Shipping company UPS files suit against Gator, charging the online software provider with delivering unauthorized pop-up ads to visitors of its Web site.

Yet another company is seeking to defang Gator, the online advertising start-up whose pop-ups let businesses pitch potential customers visiting rival Web sites.

Shipping company UPS filed a lawsuit last week against Gator in the U.S. District Court of Atlanta, charging the online software provider with delivering unauthorized ads to visitors to its Web site. Gator's software, which PC users install to manage passwords, might display a Federal Express ad to people viewing, for example.

"The problem lies in that this software causes third-party ads to pop up on our Web site, so if you visit, an ad featuring our competitors would come up, and that's unauthorized," said UPS spokeswoman Vanessa Smith.

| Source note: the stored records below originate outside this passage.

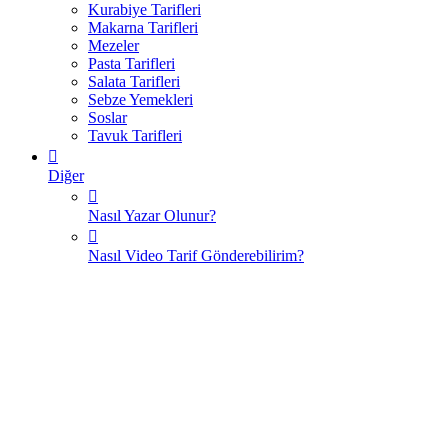
Kurabiye Tarifleri
Makarna Tarifleri
Mezeler
Pasta Tarifleri
Salata Tarifleri
Sebze Yemekleri
Soslar
Tavuk Tarifleri
Diğer
Nasıl Yazar Olunur?
Nasıl Video Tarif Gönderebilirim?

UPS is seeking a preliminary injunction against Redwood City, Calif.-based Gator to cease its practices. The two companies are currently in discussions.

The mammoth shipping company is the latest Web site operator to feel bitten by Gator and take action. In June, The Washington Post, The New York Times, Dow Jones News Service and seven other publishers filed a suit against Gator alleging the company's ads violate their copyrights and steal revenue. A federal judge ruled a month later that Gator must temporarily stop displaying pop-up ads over Web publishers' pages without their permission.

Gator develops software that manages passwords and form-filling for more than 10 million Web surfers who often download the application through other popular file-sharing programs. Bundled in Gator's software is a program called OfferCompanion, which monitors Web surfing behavior and delivers targeted pop-up ads to viewers. For example, a Web surfer may see an advertisement for Ford Motor--delivered by Gator--while visiting Gator has been selling such advertising for more than a year and has accumulated several top-tier advertisers.

"In regards to Gator's pop-up ads, we did not authorize the use of our name and our Web site to be part of that strategy," Smith said.

Gator could not be immediately reached for comment. Gator has contended in the past that its advertisements are legal because people who download its software have given permission to the company to send them third-party promotions.